Se precisaba primero secularizar el poder y negar su origen divino. La
soberanía radica en el pueblo, y la existencia del Estado y del gobierno viene
exigida tan sólo por la necesidad que tienen los hombres de organizar su
convivencia, y a conseguir este fin de la mejor manera posible deben
encaminarse las leyes que regulen su funcionamiento: División de poderes,
imperio de la mayoría, respeto de la minoría, igualdad ante la ley y
desaparición por tanto de todo privilegio o situación de primacía.

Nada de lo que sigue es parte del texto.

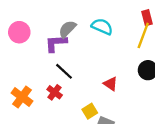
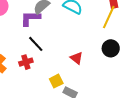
red cross: (55, 92) -> (26, 62), turned 32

El Estado liberal resulta radicalmente
incompatible con el Estado confesional. Sociedad política y confesión religiosa
pertenecen a mundos distintos, la primera pertenece al ámbito de lo público, de
lo coactivo. Nadie puede desentenderse de las leyes civiles y a todos obligan por
igual; por lo que éstas deberán tender al mínimo, únicamente aquellas
imprescindibles para la
convivencia. Las confesiones religiosas por el contrario
pertenecen al ámbito de lo privado (lo que no quiere decir individual), al
ámbito de la voluntariedad, no se obliga a nadie a pertenecer a una determinada
iglesia, ni a seguir su doctrina y mandamientos, a no ser que la iglesia
pretenda utilizar al poder secular para imponer de forma obligatoria sus
creencias. Las iglesias pretenden estar en posesión de la verdad; mientras que
el Estado liberal no sabe de verdades sino de opiniones, de la opinión de la
mayoría.
En el marco de la campaña que la jerarquía
eclesiástica está organizando contra las posibles medidas del actual Gobierno,
el arzobispo de Madrid afirmó que la verdad no tiene por qué identificarse con
la decisión de la mayoría, lo cual es totalmente cierto. Pero es que el papel
del Estado moderno no es proclamar la verdad, su función es mucho más humilde:
pretende tan sólo establecer unas reglas de juego y garantizar que éstas se
cumplan, con la finalidad de conseguir la convivencia pacífica entre los
ciudadanos, ciudadanos que poseen cada uno verdades diferentes.